If you restart the node a with the same command we had before, it will hang. The config file specifies we need b back for a to work. If you can't expect nodes to all be up that way, you'll need to make maybe b or c optional, for example. So if we start both a and b, then the application should automatically come back, right?

(a@ferdmbp)4> application:which_applications().
[{crypto,"CRYPTO version 2","2.1"},
 {stdlib,"ERTS  CXC 138 10","1.18"},
 {kernel,"ERTS  CXC 138 10","2.15"}]
(a@ferdmbp)5> m8ball:ask("is the app gonna move here?").
<<"Of course not">>

Aw, shucks. The thing is, for the mechanism to work, the application needs to be started as part of the boot procedure of the node. You could, for instance, start a that way for things to work:

erl -sname a -config config/a -pa ebin -eval 'application:start(crypto), application:start(m8ball)'
...
(a@ferdmbp)1> application:which_applications().
[{m8ball,"Answer vital questions","1.0.0"},
 {crypto,"CRYPTO version 2","2.1"},
 {stdlib,"ERTS  CXC 138 10","1.18"},
 {kernel,"ERTS  CXC 138 10","2.15"}]

And from c's side:

=INFO REPORT==== 8-Jan-2012::19:24:27 ===
    application: m8ball
    exited: stopped
    type: temporary

That's because the -eval option gets evaluated as part of the boot procedure of the VM. Obviously, a cleaner way to do it would be to use releases to set things up right, but the example would be pretty cumbersome if it had to combine everything we had seen before.

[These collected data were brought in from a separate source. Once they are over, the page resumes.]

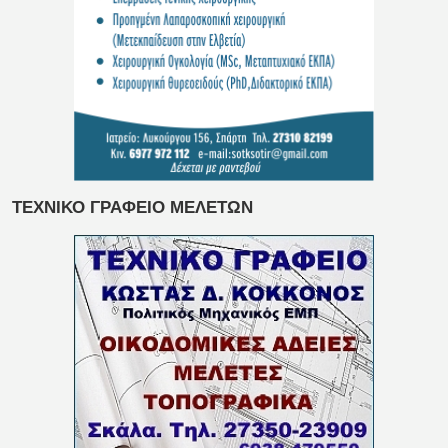
ΤΕΧΝΙΚΟ ΓΡΑΦΕΙΟ ΜΕΛΕΤΩΝ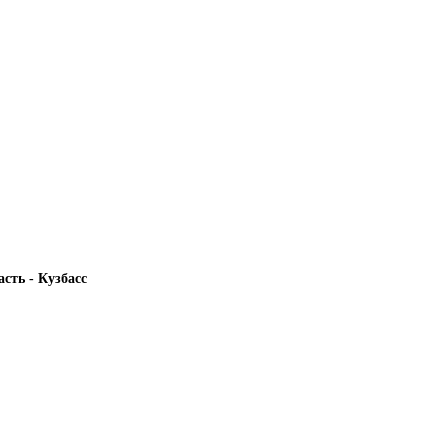
сть - Кузбасс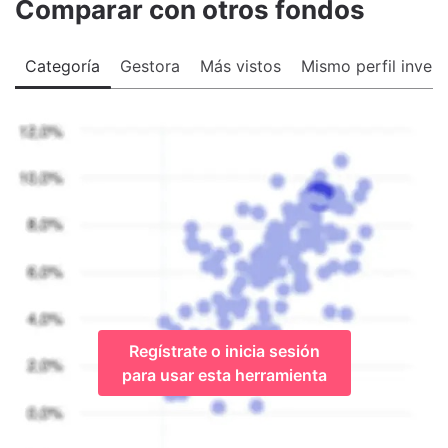
Comparar con otros fondos
Categoría
Gestora
Más vistos
Mismo perfil invers
Regístrate o inicia sesión
para usar esta herramienta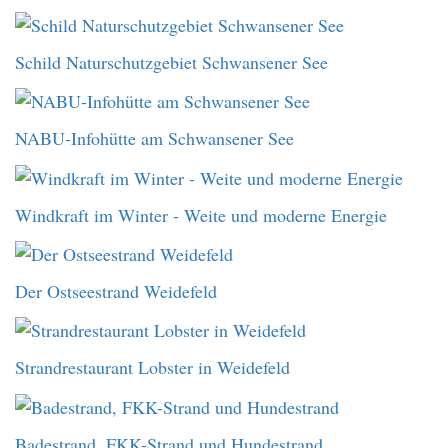
Schild Naturschutzgebiet Schwansener See
NABU-Infohütte am Schwansener See
Windkraft im Winter - Weite und moderne Energie
Der Ostseestrand Weidefeld
Strandrestaurant Lobster in Weidefeld
Badestrand, FKK-Strand und Hundestrand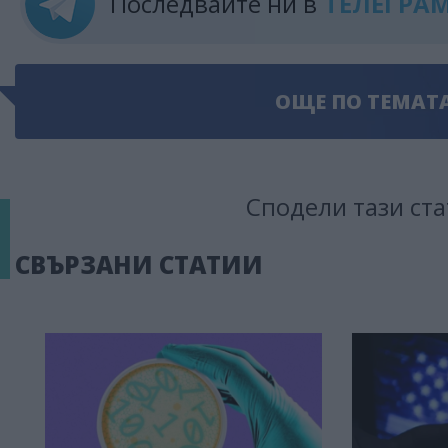
Последвайте ни в
ТЕЛЕГРА
ОЩЕ ПО ТЕМАТ
Сподели тази ста
СВЪРЗАНИ СТАТИИ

Just remember that in general, distributed OTP applications work best when working with releases that ensure that all the relevant parts of the system are in place.

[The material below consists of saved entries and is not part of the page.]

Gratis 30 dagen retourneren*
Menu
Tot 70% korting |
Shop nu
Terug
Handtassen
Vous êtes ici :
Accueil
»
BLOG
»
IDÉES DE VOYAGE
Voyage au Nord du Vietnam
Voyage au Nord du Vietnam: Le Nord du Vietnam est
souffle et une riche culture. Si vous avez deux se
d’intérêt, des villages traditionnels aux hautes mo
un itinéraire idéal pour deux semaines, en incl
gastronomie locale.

As I mentioned earlier, in the case of many applications (the magic 8-ball included), it's sometimes simpler to just have many instances running at once and synchronizing data rather than forcing an application to run only at a single place. It's also simpler to scale it once that design has been picked. If you need some failover/takeover mechanism, distributed OTP applications might be just what you need.